Friday, August 19, 2011

Gender and identity in highlands Guatemala

One of the gals?
One of the guys?

I sometimes forget that I am a light-skinned, grotesquely tall alien. Then someone takes my picture in a group with local people and I’m reminded why small children usually either react to me with fascination or abject fright.

Yet beyond that, I put up these two pictures to illustrate an issue of identity that has been central to my experience here – gender.

I grew up in a small town in upstate New York wanting to think that my gender didn’t matter, that being female didn’t make me significantly different from any of my male peers. I distinctly remember the first week of third grade, when my teacher asked for some strong boys to help her hand out the math textbooks. The comment struck a strong chord – placed by whom and when, who knows – but I put my hand up and volunteered; and later that year I went on to beat all but two of the boys in my class in arm wrestling. I still remember so clearly those early affirmations that gender in itself is not a limitation.

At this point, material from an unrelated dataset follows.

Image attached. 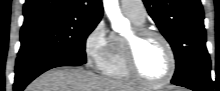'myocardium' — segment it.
<instances>
[{"instance_id": "myocardium-1", "label": "myocardium", "mask_w": 220, "mask_h": 91, "mask_svg": "<svg viewBox=\"0 0 220 91\" xmlns=\"http://www.w3.org/2000/svg\"><path fill=\"white\" fill-rule=\"evenodd\" d=\"M150 37H155L159 39L165 46L169 56V71L167 75L160 80H149L145 78L140 72L137 64V46L141 41ZM124 45L127 70L134 80L144 86L159 87L167 84L173 78L177 67L176 55L171 43L162 33L151 28L136 26L133 28L132 32L125 38Z\"/></svg>"}]
</instances>
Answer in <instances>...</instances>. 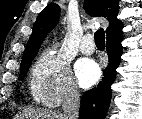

So I guess it was odd for me to experience, coming here, that local attitudes surrounding my gender really did limit me, much more so than in the US. Having always wanted to be “gender-blind”, I didn’t really perceive it a lot at first. Yet over time I became more aware of the general inflexibility of gender roles - and accompanying attitudes. I also became more aware of my place as a pant-wearing female, smack dab in the middle of the two gender worlds, seemingly receiving the worst of both of them, especially as a foreigner to boot.

In a place where identity is assessed principally on two axes (first, foreigner or local; and later, female or male), I felt especially out of place, since locals – once having identified me as a foreigner - could not confidently place me on the female/male axis. I felt unwanted in either camp: uninvited to go work in the woods, even when I asked; uncomfortable walking alone at night; heckled by drunks in certain neighborhoods; plagued by the sense that my counterpart was frequently ignoring my comments and proposals; questioned by everyone whether I was afraid to live on my own. Yet neither was I invited to chit-chat with my female counterparts, or asked to help them at events, and am still met with skepticism that I can do my own cooking and cleaning.

It seems like I ought to offer some sort of breakthrough, a turning point to all of this; but there hasn’t been one, really. I’ve simply gone about figuring my identity here by getting to know more and more people, trying to prove that there are things I am capable of even if I can't fold 100 tamalitos in an hour or plant an acre of potatoes by hand in half a day. Overall, my experience hasn't been tough as some have it out in the really remote villages, and being female has given me a distinct advantage with the wonderful women's groups here.

And I've had the numerous little rebellions: taking joy in carrying heavy things in front of and with my counterpart and the park guards, wielding a machete, hiking fast with open enjoyment; fixing technology; wearing corte when it's appropriate; and always requesting in a quiet but firm way the respect I feel I deserve - not as a foreigner or a woman, but as a person.

[Note: 4/22/2013: As I remained longer in my community, I realized that like in many cultures, age was another important aspect of identity and social hierarchy. Being male would not have automatically brought me respect.  I still think that being a foreigner, first, and of ambiguous-but-female gender was more principal to the way I was perceived than age.]